Captain Gambier perceived that it was time to present his Italian acquaintance to the ladies by name, as a friend of Mademoiselle Belloni.
'My most dear Ammiani,' Antonio-Pericles resumed; he barely attempted to conceal his acrid delight in casting a mysterious shadow of coming vexation over the youth; 'I am afraid you will not like the opera Camilla, or perhaps it is the Camilla you will not like. But, shoulder arms, march!' (a foot regiment in motion suggested the form of the recommendation) 'what is not for to-day may be for to-morrow. Let us wait.

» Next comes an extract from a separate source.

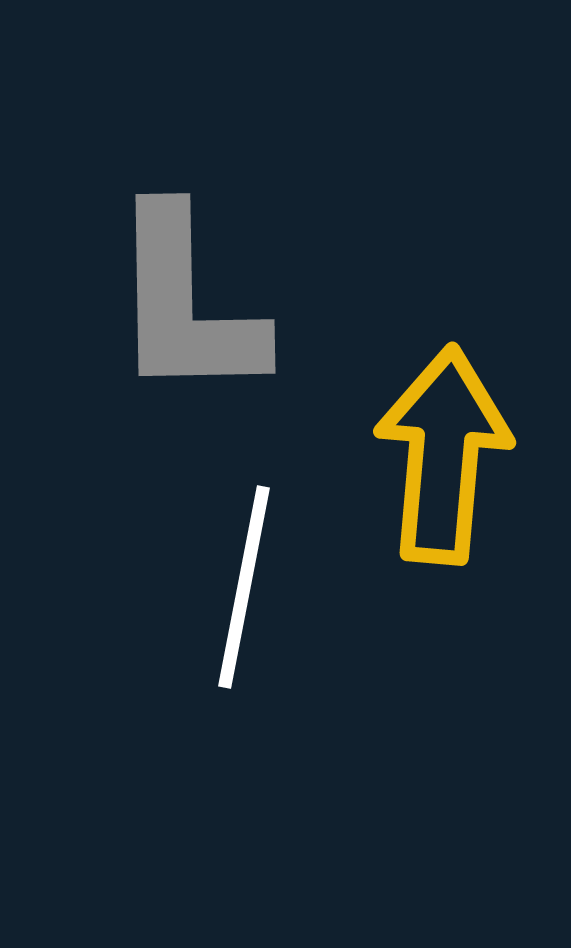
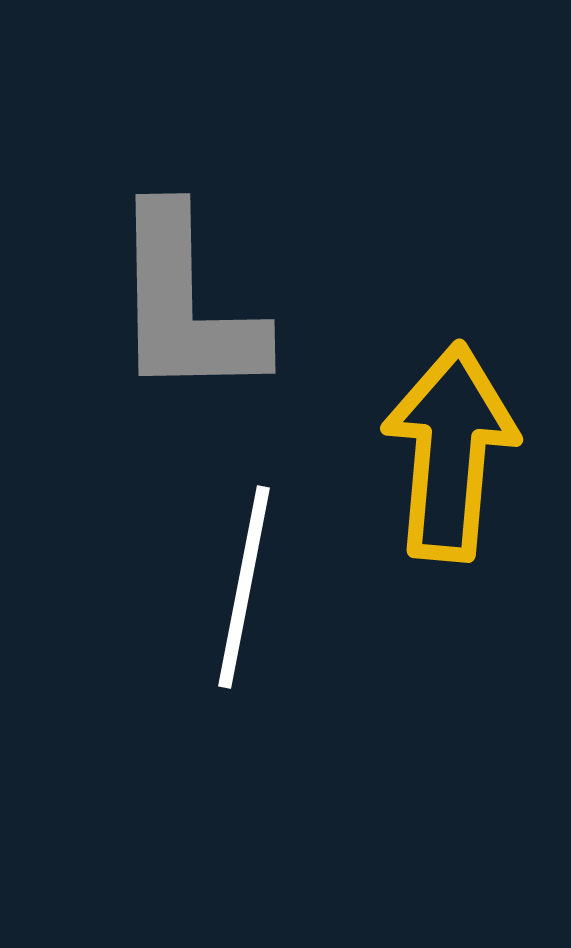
yellow arrow: moved 7 px right, 3 px up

I think, my Ammiani, you are to have a lemon and not an orange. Never mind. Let us wait.'
Carlo got his forehead into a show of smoothness, and said, 'Suppose, my dear Signor Antonio, the prophet of dark things were to say to himself, "Let us wait?"'
'Hein-it is deep.' Antonio-Pericles affected to sound the sentence, eye upon earth, as a sparrow spies worm or crumb. 'Permit me,' he added rapidly; an idea had struck him from his malicious reserve stores,— 'Here is Lieutenant Pierson, of the staff of the Field-Marshal of Austria, unattached, an old friend of Mademoiselle Emilia Belloni,— permit me,—here is Count Ammiani, of the Lombardia Milanese journal, a new friend of the Signorina Vittoria Campa-Mademoiselle Belloni the Signorina Campa—it is the same person, messieurs; permit me to introduce you.'
Antonio-Pericles waved his arm between the two young men.
Their plain perplexity caused him to dash his fingers down each side of his moustachios in tugs of enjoyment.